AIM OF THE EXERCISE:
Give again, word for word, the lines below that run from the line with "irtual discussion group" through the line with "people of the area are delighted". Drop the pictures.

[Saved data entries]
Segment Open
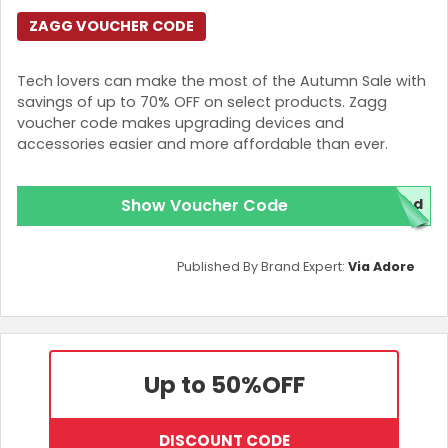
ZAGG VOUCHER CODE
Tech lovers can make the most of the Autumn Sale with
savings of up to 70% OFF on select products. Zagg
voucher code makes upgrading devices and
accessories easier and more affordable than ever.
Show Voucher Code
red
Published By Brand Expert:
Via Adore
Up to 50%
OFF
DISCOUNT CODE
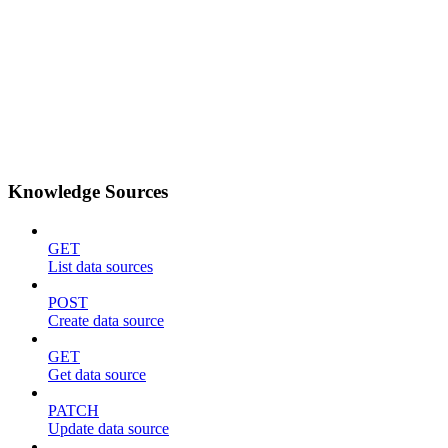
Knowledge Sources
GET
List data sources
POST
Create data source
GET
Get data source
PATCH
Update data source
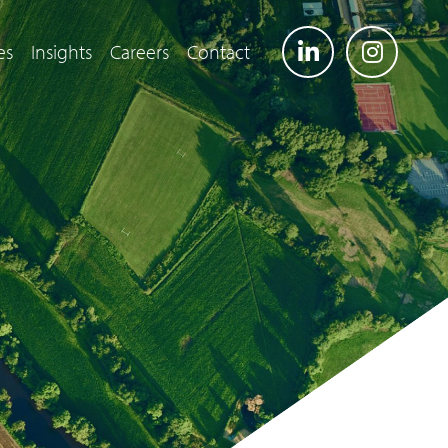
es
Insights
Careers
Contact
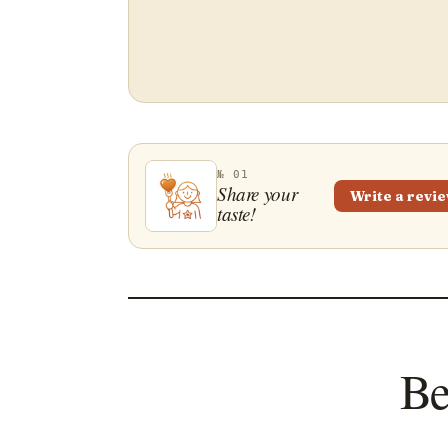
№ 01
Share your
Write a revi
taste!
Be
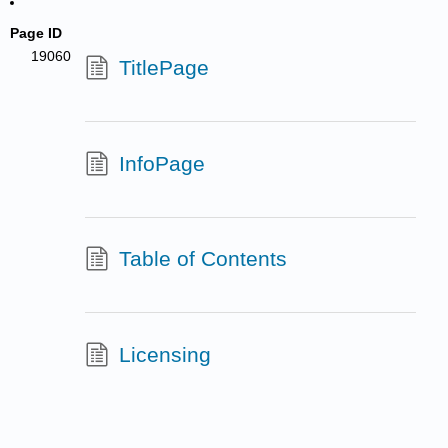
Page ID
19060
TitlePage
InfoPage
Table of Contents
Licensing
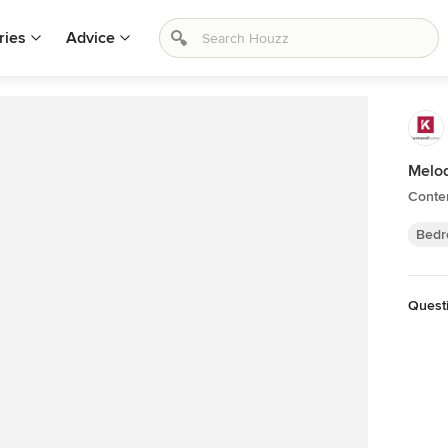
ries
Advice
Melod
Conte
Bedr
Quest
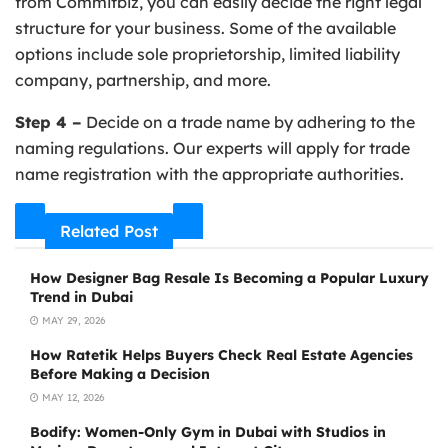
from Commitbiz, you can easily decide the right legal
structure for your business. Some of the available
options include sole proprietorship, limited liability
company, partnership, and more.
Step 4 –
Decide on a trade name by adhering to the
naming regulations. Our experts will apply for trade
name registration with the appropriate authorities.
Related Post
How Designer Bag Resale Is Becoming a Popular Luxury
Trend in Dubai
MAY 29, 2026
How Ratetik Helps Buyers Check Real Estate Agencies
Before Making a Decision
MAY 12, 2026
Bodify: Women-Only Gym in Dubai with Studios in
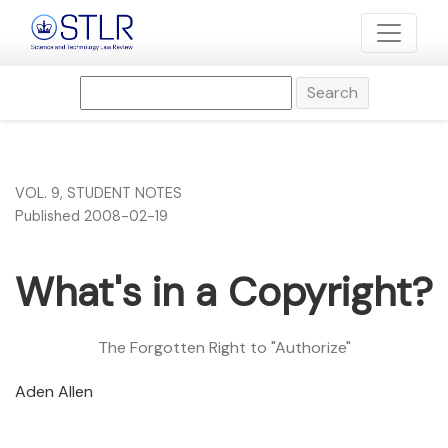
What&#039;s in a Copyright?
Search
VOL. 9
,
STUDENT NOTES
Published 2008-02-19
What's in a Copyright?
The Forgotten Right to "Authorize"
Aden Allen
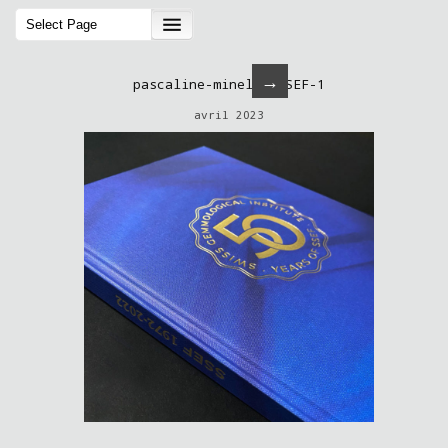
→
pascaline-minella-SSEF-1
avril 2023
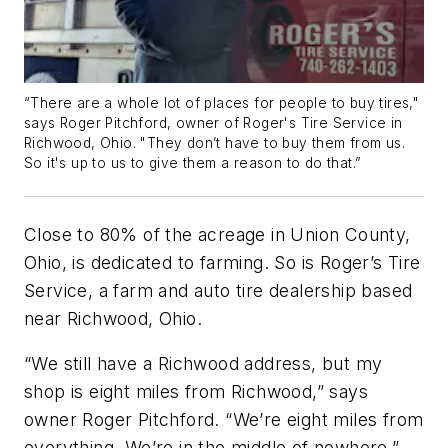
“There are a whole lot of places for people to buy tires,"
says Roger Pitchford, owner of Roger's Tire Service in
Richwood, Ohio. "They don’t have to buy them from us.
So it's up to us to give them a reason to do that.”
Close to 80% of the acreage in Union County,
Ohio, is dedicated to farming. So is Roger’s Tire
Service, a farm and auto tire dealership based
near Richwood, Ohio.
“We still have a Richwood address, but my
shop is eight miles from Richwood,” says
owner Roger Pitchford. “We’re eight miles from
everything. We’re in the middle of nowhere.”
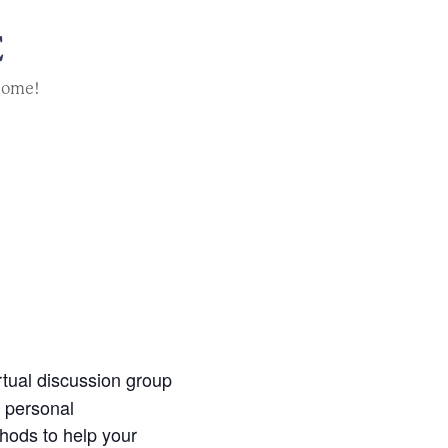
E
home!
irtual discussion group
g personal
thods to help your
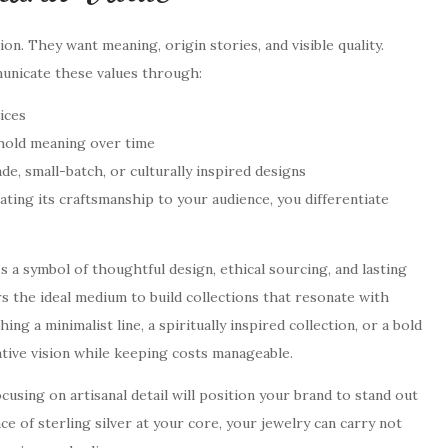
n. They want meaning, origin stories, and visible quality.
municate these values through:
ices
 hold meaning over time
e, small-batch, or culturally inspired designs
ating its craftsmanship to your audience, you differentiate
’s a symbol of thoughtful design, ethical sourcing, and lasting
rs the ideal medium to build collections that resonate with
g a minimalist line, a spiritually inspired collection, or a bold
ative vision while keeping costs manageable.
cusing on artisanal detail will position your brand to stand out
e of sterling silver at your core, your jewelry can carry not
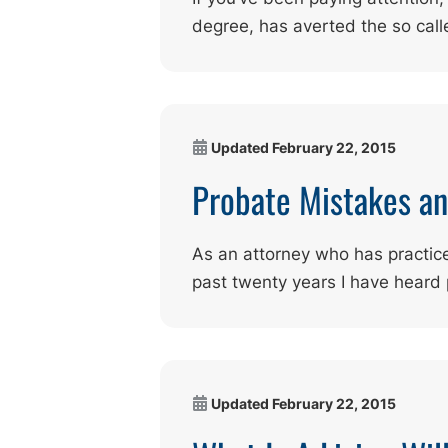
degree, has averted the so call
Updated
February 22, 2015
Probate Mistakes a
As an attorney who has practice
past twenty years I have heard
Updated
February 22, 2015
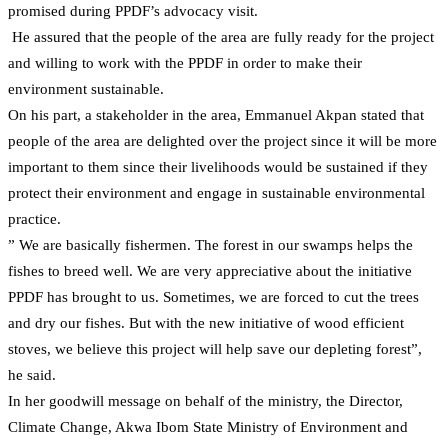
promised during PPDF’s advocacy visit.
He assured that the people of the area are fully ready for the project
and willing to work with the PPDF in order to make their
environment sustainable.
On his part, a stakeholder in the area, Emmanuel Akpan stated that
people of the area are delighted over the project since it will be more
important to them since their livelihoods would be sustained if they
protect their environment and engage in sustainable environmental
practice.
” We are basically fishermen. The forest in our swamps helps the
fishes to breed well. We are very appreciative about the initiative
PPDF has brought to us. Sometimes, we are forced to cut the trees
and dry our fishes. But with the new initiative of wood efficient
stoves, we believe this project will help save our depleting forest”,
he said.
In her goodwill message on behalf of the ministry, the Director,
Climate Change, Akwa Ibom State Ministry of Environment and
Segment Closed
THE COMPLETED TASK:
irtual discussion group
g personal
thods to help your
n. They want meaning, origin stories, and visible quality.
municate these values through:
ices
 hold meaning over time
e, small-batch, or culturally inspired designs
ating its craftsmanship to your audience, you differentiate
’s a symbol of thoughtful design, ethical sourcing, and lasting
rs the ideal medium to build collections that resonate with
g a minimalist line, a spiritually inspired collection, or a bold
ative vision while keeping costs manageable.
cusing on artisanal detail will position your brand to stand out
e of sterling silver at your core, your jewelry can carry not
degree, has averted the so call
Updated
February 22, 2015
Probate Mistakes a
As an attorney who has practice
past twenty years I have heard
Updated
February 22, 2015
promised during PPDF’s advocacy visit.
He assured that the people of the area are fully ready for the project
and willing to work with the PPDF in order to make their
environment sustainable.
On his part, a stakeholder in the area, Emmanuel Akpan stated that
people of the area are delighted over the project since it will be more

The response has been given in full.